Task statement
Using the listing below, show all lines that hold the word "this".

Input material
>>>

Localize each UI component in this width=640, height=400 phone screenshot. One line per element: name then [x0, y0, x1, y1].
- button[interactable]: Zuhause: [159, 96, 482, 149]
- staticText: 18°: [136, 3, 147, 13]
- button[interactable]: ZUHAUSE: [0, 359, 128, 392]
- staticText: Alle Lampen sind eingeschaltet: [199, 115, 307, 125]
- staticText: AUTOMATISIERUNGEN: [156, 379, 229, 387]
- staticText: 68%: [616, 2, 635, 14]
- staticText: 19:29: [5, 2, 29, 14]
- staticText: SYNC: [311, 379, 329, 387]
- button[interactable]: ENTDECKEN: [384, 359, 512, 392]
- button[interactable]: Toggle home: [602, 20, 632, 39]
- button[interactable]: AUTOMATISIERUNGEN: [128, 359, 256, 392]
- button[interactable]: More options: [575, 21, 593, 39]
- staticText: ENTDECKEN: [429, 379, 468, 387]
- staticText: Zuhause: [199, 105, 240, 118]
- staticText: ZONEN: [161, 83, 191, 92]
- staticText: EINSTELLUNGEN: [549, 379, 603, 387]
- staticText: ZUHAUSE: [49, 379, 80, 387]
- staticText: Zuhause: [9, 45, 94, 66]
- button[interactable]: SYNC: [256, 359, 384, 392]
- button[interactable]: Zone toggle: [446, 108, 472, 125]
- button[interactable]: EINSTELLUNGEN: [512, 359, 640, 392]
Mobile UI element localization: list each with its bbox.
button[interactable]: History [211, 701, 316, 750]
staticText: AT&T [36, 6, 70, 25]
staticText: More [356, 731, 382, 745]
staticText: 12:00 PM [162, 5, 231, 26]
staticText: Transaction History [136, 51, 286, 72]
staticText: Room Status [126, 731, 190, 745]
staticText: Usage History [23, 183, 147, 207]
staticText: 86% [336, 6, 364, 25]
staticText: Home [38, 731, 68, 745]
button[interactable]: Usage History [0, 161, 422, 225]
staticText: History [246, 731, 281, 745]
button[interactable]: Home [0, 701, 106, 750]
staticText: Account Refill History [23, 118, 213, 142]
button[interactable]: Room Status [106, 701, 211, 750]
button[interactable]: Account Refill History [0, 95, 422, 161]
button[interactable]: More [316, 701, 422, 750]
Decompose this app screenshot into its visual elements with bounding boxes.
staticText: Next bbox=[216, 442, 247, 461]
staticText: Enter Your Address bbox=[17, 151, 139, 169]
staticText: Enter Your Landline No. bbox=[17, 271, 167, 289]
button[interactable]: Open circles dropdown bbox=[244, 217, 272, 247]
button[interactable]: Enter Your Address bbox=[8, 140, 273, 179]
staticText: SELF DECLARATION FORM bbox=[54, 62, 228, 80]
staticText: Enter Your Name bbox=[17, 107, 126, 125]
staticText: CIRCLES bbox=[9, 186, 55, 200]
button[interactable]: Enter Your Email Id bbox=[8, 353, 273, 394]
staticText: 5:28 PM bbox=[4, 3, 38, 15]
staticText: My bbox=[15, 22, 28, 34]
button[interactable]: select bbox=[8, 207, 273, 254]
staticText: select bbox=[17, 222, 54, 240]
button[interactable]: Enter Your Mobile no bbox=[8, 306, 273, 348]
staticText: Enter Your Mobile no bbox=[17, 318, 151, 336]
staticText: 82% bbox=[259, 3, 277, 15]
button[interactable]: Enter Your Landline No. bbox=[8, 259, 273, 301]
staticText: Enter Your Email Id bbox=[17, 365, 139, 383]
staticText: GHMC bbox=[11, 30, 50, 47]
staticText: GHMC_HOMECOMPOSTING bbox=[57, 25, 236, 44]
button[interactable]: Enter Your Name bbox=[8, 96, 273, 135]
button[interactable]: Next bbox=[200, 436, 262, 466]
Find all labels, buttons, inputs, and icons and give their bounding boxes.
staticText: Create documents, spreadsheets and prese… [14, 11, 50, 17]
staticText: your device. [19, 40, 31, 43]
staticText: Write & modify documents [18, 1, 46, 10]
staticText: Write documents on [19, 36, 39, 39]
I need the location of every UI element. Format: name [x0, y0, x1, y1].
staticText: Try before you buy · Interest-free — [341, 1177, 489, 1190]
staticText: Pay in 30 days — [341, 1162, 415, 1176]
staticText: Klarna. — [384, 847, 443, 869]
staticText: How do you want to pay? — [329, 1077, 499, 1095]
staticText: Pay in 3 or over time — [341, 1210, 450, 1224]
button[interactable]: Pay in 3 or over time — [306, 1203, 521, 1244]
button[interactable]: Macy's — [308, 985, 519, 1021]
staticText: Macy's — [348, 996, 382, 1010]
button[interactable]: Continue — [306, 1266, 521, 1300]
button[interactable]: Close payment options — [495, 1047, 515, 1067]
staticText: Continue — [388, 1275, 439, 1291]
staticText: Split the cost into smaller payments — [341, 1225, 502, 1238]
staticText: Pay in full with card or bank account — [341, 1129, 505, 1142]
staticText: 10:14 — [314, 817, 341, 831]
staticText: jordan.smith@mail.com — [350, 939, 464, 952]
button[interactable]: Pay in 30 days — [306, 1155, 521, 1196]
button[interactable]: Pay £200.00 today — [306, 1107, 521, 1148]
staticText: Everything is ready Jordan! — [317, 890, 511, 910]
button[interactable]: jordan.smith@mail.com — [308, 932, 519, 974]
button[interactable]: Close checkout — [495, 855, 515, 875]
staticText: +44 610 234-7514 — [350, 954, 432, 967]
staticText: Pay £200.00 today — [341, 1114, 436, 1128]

<<<

Worked solution
Localize each UI component in this width=640, height=400 phone screenshot. One line per element: name then [x0, y0, x1, y1].
Decompose this app screenshot into its visual elements with bounding boxes.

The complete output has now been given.